“Volgend jaar komt Siska bij jou in de klas zitten, ze is hoogbegaafd.”
Wat denkt een leerkracht wanneer hij of zij deze boodschap te horen krijgt? We weten dat labels of korte omschrijvingen bepaalde stereotypes kunnen oproepen bij leerkrachten, bijvoorbeeld bij leerlingen uit minderheden of leerlingen met beperkingen. Maar wat roept het label ‘hoogbegaafd’ op? Positieve associaties? Of negatieve verwachtingen? In een experiment bij 522 Vlaamse leerkrachten-in-opleiding onderzochten we het.
Verwachtingen
De interacties die leerkrachten met hun leerlingen hebben, zijn erg belangrijk voor de ontwikkeling van kinderen, zowel academisch als socio-emotioneel. We weten dat deze interacties beïnvloed worden door de percepties van leerkrachten. Deze percepties kan je zien als het geheel van gedachten, ideeën en assumpties die een leerkracht heeft over een bepaalde leerling. Ze worden bovendien gebruikt als leidraad bij hun interacties met leerlingen in de klas. Neem bijvoorbeeld Simon, een gemotiveerde leerling die graag meewerkt, versus Olivia, een leerling waarvan geweten is dat ze wel durft weg te dromen en makkelijk afgeleid is; de kans is groot dat hun leerkracht bij Simon net iets meer geduld zal kunnen opbrengen wanneer hij de les niet goed volgt. Dit komt door de percepties of verwachtingen die een leerkracht heeft. ‘Oh Simon zal een slechte dag hebben, ik zal het nog eens uitleggen’ versus ‘Oh nu let Siska weer niet op! Ik zal haar terug een nota schrijven.’
‘Hoogbegaafd’
Welke percepties roept het label ‘hoogbegaafd’ op bij Vlaamse leerkrachten?

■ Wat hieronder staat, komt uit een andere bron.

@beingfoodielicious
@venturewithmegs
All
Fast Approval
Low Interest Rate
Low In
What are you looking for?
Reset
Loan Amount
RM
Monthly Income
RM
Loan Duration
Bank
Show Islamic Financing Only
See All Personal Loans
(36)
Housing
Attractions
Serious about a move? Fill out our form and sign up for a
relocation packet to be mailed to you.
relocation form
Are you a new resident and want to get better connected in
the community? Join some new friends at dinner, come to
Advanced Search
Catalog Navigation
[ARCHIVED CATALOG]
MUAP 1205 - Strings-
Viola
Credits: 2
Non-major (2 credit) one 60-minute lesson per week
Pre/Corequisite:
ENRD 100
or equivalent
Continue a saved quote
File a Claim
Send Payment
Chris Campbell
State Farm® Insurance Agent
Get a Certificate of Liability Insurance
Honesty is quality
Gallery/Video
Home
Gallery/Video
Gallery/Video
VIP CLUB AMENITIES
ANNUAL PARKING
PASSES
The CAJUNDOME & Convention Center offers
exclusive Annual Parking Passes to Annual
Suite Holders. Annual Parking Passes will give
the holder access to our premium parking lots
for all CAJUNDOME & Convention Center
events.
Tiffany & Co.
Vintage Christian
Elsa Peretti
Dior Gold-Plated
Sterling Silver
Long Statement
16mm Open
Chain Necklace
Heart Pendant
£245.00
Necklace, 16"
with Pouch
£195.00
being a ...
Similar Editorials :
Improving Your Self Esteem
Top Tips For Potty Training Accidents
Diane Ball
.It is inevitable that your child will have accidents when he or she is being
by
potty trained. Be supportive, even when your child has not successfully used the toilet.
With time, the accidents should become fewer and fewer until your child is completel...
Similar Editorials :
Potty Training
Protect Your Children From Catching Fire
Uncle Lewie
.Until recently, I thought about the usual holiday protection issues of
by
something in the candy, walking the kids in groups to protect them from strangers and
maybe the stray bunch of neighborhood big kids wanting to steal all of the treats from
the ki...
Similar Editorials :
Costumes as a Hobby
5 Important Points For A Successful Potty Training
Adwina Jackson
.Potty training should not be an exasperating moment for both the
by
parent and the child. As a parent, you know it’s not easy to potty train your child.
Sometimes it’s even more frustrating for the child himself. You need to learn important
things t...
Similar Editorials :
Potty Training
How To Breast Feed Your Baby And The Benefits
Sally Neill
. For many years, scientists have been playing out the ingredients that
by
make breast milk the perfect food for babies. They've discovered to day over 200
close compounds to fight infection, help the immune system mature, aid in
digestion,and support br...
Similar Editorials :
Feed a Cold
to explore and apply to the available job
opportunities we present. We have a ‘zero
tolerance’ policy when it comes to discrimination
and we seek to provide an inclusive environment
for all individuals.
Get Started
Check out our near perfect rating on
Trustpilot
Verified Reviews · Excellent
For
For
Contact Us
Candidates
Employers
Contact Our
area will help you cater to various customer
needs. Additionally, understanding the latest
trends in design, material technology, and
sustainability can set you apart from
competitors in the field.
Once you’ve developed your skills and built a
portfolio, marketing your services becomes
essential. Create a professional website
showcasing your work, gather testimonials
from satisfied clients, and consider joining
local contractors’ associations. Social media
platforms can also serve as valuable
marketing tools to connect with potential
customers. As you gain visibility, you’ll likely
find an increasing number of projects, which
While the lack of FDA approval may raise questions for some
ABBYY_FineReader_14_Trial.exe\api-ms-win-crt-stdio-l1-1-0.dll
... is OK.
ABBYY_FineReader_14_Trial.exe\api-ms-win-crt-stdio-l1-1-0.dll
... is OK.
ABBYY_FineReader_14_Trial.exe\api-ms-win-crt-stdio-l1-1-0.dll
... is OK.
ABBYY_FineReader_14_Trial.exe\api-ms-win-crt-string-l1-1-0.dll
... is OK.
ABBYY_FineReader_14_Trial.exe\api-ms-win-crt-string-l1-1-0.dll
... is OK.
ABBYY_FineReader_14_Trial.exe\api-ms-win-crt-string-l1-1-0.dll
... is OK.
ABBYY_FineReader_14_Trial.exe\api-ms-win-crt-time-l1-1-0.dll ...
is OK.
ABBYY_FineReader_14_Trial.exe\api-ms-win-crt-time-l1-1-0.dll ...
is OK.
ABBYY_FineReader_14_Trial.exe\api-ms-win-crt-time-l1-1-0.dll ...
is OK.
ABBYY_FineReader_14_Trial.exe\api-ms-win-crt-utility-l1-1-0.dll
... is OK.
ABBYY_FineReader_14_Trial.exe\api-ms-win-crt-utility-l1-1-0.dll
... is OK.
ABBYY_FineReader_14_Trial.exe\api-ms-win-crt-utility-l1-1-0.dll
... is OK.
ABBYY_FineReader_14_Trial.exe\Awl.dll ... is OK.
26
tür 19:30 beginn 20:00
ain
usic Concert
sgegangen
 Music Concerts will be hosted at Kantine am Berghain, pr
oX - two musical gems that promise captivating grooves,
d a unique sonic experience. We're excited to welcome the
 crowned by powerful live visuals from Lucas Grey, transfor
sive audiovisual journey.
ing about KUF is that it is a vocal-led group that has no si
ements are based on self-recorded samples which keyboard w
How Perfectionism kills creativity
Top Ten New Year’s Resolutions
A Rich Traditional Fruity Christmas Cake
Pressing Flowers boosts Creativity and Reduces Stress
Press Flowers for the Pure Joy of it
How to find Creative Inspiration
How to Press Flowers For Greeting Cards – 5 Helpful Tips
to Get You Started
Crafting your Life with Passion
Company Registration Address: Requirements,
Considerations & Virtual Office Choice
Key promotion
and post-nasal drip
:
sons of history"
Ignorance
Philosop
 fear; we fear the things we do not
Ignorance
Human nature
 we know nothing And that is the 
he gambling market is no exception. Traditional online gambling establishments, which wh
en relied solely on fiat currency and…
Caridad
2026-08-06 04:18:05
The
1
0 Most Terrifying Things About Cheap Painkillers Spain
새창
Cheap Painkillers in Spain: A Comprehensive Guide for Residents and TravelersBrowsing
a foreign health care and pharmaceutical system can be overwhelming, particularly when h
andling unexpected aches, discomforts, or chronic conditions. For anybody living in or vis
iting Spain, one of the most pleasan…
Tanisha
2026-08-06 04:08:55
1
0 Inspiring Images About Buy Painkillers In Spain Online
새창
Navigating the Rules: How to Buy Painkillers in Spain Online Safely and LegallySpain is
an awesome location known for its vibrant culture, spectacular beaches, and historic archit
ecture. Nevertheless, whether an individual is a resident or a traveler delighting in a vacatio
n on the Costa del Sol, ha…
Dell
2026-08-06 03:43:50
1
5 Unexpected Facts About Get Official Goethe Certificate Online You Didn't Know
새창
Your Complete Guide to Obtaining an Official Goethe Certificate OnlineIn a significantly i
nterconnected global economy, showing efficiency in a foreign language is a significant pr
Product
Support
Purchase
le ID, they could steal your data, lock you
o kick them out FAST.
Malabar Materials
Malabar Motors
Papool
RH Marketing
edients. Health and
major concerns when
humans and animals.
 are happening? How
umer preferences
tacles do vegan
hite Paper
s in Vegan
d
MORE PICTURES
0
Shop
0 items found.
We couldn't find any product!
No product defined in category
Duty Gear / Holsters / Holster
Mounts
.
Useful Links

Dit zijn we nagegaan aan de hand van een experimentele studie bij 522 leerkrachten-in-opleiding, met de medewerking van 15 hogescholen verspreid over Vlaanderen en Brussel. Zowel studenten uit de opleiding Lager als Secundair Onderwijs namen deel. In deze studie kregen leerkrachten een korte beschrijving te lezen over een hypothetische leerling waar ze mogelijks les aan zouden geven. Bij de helft van de groep werd deze leerling als ‘hoogbegaafd’ omschrijven, bij de andere helft als ‘gemiddeld begaafd’. De rest van de beschrijving was identiek. Vervolgens werden ze gevraagd om een aantal vragenlijsten in de vullen over deze leerling. We bevroegen hoe ze de persoonlijkheid, sociale vaardigheden, en mogelijk angstig gedrag van deze leerling zouden omschrijven. Daarnaast polsten we ook naar hoe ze hun relatie met deze leerling zouden inschatten (warmte/nabijheid, conflict, hoeveel energie de leerling zou vragen, hoe leuk ze de leerling zouden vinden). Nadien werden de twee groepen (hoogbegaafd versus gemiddeld begaafd) vergeleken.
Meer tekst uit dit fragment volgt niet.